__The task__: Within the lines below, the span from the line with "Apple Podcasts" to the line with "HA er en bred", both ends included, is to be reproduced exactly, with pictures omitted.

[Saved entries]
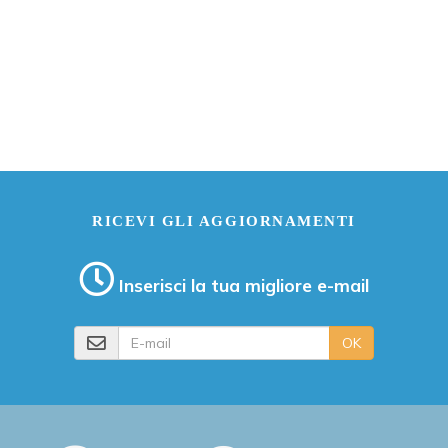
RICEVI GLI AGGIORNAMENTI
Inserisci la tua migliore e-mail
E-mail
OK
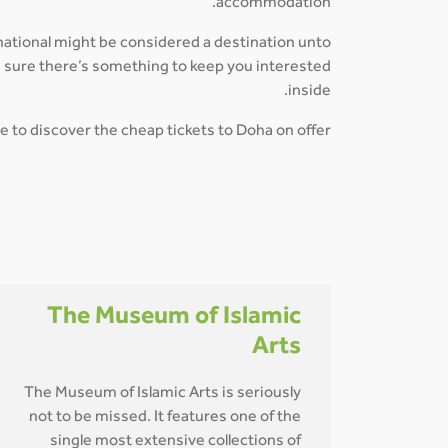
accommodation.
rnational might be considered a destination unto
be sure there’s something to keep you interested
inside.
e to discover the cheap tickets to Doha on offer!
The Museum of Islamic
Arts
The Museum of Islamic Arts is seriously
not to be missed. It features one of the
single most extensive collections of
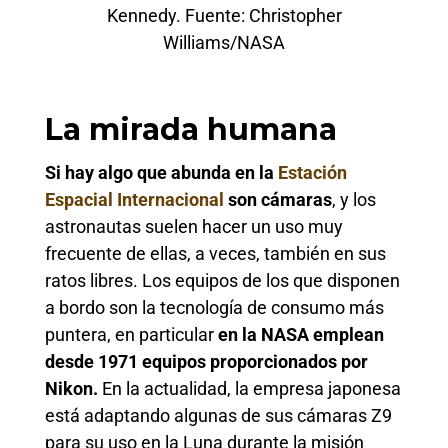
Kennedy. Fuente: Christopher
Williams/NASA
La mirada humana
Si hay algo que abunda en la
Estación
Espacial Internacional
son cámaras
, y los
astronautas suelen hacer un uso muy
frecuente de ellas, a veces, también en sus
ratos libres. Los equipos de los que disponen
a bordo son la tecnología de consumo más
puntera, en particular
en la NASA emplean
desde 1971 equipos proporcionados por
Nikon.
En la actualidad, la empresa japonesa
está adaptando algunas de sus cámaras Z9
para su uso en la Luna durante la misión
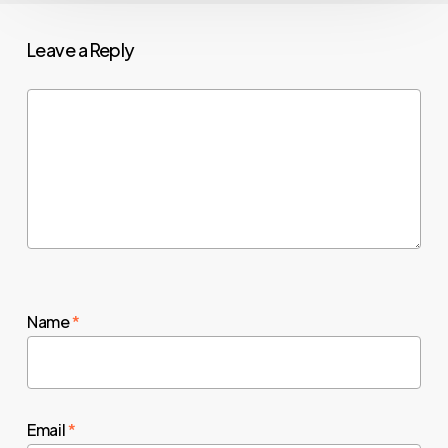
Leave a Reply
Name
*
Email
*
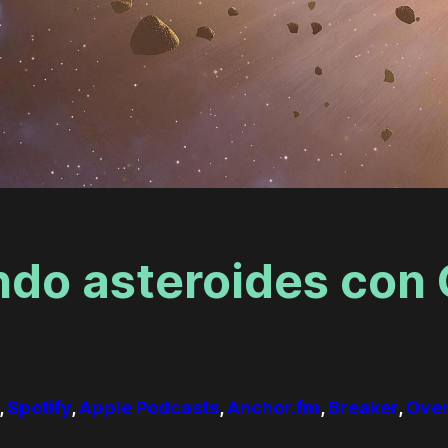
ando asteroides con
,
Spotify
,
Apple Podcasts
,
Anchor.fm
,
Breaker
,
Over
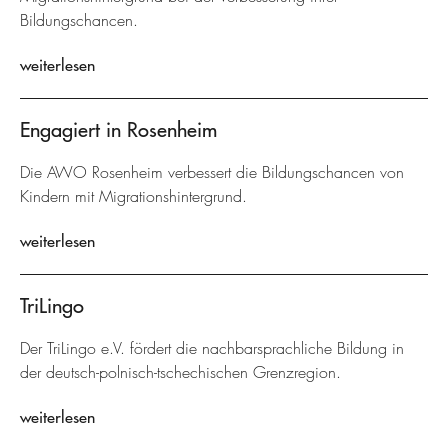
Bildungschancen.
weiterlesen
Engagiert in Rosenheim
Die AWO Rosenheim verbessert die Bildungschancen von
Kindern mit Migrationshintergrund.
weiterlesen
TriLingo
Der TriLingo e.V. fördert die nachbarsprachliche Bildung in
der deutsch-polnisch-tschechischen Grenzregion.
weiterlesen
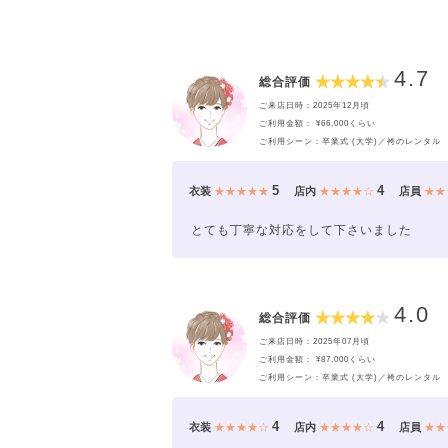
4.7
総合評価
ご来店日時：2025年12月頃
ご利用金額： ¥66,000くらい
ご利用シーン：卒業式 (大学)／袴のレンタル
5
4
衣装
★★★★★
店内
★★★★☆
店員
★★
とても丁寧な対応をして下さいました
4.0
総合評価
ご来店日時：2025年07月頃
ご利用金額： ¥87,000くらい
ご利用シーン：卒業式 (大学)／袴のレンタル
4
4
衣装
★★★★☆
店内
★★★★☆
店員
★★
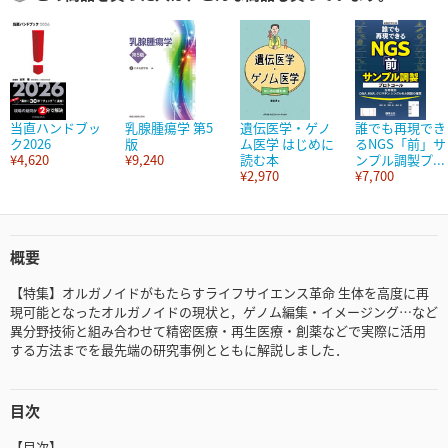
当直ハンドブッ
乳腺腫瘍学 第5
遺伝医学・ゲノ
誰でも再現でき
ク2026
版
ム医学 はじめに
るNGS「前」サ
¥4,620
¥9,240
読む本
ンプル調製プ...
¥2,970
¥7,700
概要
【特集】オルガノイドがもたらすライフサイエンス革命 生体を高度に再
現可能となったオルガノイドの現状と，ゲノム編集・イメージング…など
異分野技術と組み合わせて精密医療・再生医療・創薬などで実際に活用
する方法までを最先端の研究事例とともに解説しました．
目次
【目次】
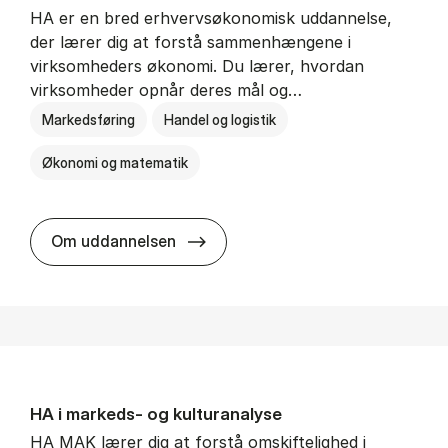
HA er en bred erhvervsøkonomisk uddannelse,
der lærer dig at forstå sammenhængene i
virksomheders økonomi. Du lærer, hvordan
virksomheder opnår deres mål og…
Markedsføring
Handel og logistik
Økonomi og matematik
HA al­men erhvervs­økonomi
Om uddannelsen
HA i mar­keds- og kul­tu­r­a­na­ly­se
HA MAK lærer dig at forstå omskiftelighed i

__Answer section__:
Apple Podcasts
,
Anchor.fm
,
Breaker
,
Over
Bildungschancen.
weiterlesen
Engagiert in Rosenheim
Die AWO Rosenheim verbessert die Bildungschancen von
Kindern mit Migrationshintergrund.
weiterlesen
TriLingo
Der TriLingo e.V. fördert die nachbarsprachliche Bildung in
der deutsch-polnisch-tschechischen Grenzregion.
weiterlesen
4.7
総合評価
ご来店日時：2025年12月頃
ご利用金額： ¥66,000くらい
ご利用シーン：卒業式 (大学)／袴のレンタル
5
4
衣装
★★★★★
店内
★★★★☆
店員
★★
とても丁寧な対応をして下さいました
4.0
総合評価
ご来店日時：2025年07月頃
ご利用金額： ¥87,000くらい
ご利用シーン：卒業式 (大学)／袴のレンタル
4
4
衣装
★★★★☆
店内
★★★★☆
店員
★★
当直ハンドブッ
乳腺腫瘍学 第5
遺伝医学・ゲノ
誰でも再現でき
ク2026
版
ム医学 はじめに
るNGS「前」サ
¥4,620
¥9,240
読む本
ンプル調製プ...
¥2,970
¥7,700
概要
【特集】オルガノイドがもたらすライフサイエンス革命 生体を高度に再
現可能となったオルガノイドの現状と，ゲノム編集・イメージング…など
異分野技術と組み合わせて精密医療・再生医療・創薬などで実際に活用
する方法までを最先端の研究事例とともに解説しました．
目次
【目次】
HA er en bred erhvervsøkonomisk uddannelse,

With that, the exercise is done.